Practice Session 7: Heap / Priority Queue

Overview

A heap (implemented in Java as PriorityQueue) provides O(log n) insert and O(log n) extract-min/max, with O(1) peek at the extreme element. This single guarantee unlocks three canonical interview patterns: top-K selection (min-heap of size k avoids sorting the entire array), stream median (two-heap partitioning gives O(1) median at any point), and k-way merge (heap over k heads eliminates the O(k) per-step linear scan). At senior level the goal is to articulate why the heap beats sorting in streaming/online contexts and to connect these patterns to production scheduler, analytics, and distributed-systems architectures.

Problem 1: Kth Largest Element in an Array

Link: LeetCode 215

Quick Summary: Given an integer array and an integer k, return the kth largest element — not the kth distinct element.

Industry Context: Real-time leaderboards (gaming, e-commerce “Top 10 sellers this hour”) where the dataset grows continuously and you cannot afford O(n log n) re-sort on every new entry.

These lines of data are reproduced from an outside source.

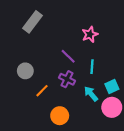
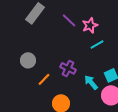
purple line: (68, 56) -> (69, 20), moved
cyan line: (92, 67) -> (97, 44), moved, turned 56

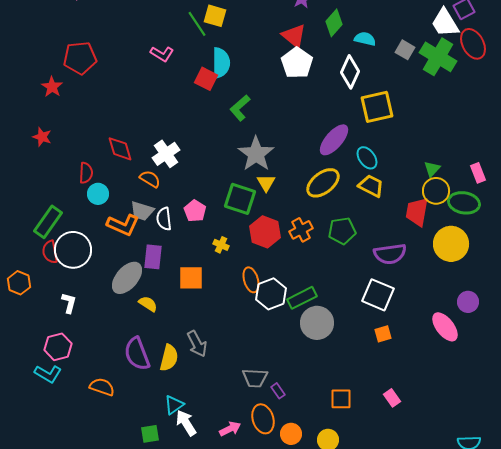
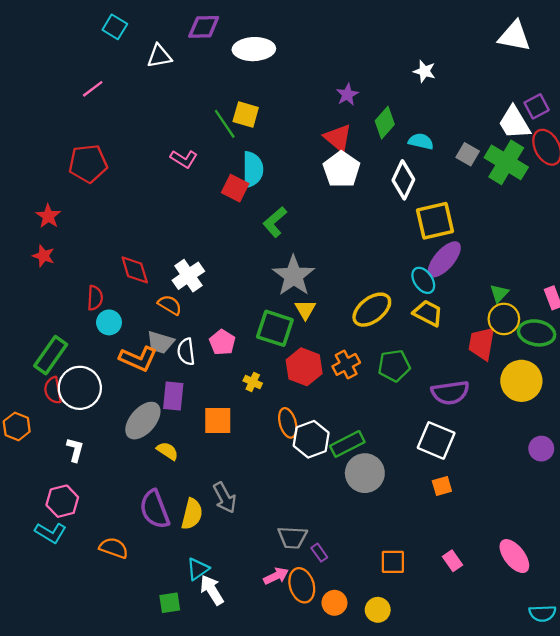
red star: (52, 87) -> (48, 216), moved
purple ellipse: (334, 140) -> (444, 259), moved
pink ellipse: (445, 327) -> (514, 556), moved
pink arrow: (230, 429) -> (276, 576), moved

Recommendation engines maintaining a rolling top-K of candidate items scored by a model also apply this pattern — only the heap boundary needs to be checked, not the full candidate set.

Approach 1: Brute Force — Sort

// O(n log n) time  O(n) space (clone to preserve input)
public static int findKthLargestBrute(int[] nums, int k) {
    int[] copy = nums.clone();
    Arrays.sort(copy);              // ascending
    return copy[copy.length - k];   // kth from the right
}

Time: O(n log n) — full sort regardless of k
Space: O(n) if a copy is needed; O(1) in-place if mutation is allowed
Tradeoff: Dead-simple to read and implement; acceptable for one-shot offline queries. Falls apart in streaming/online settings where k << n and new elements arrive continuously — a full re-sort on each arrival is prohibitive.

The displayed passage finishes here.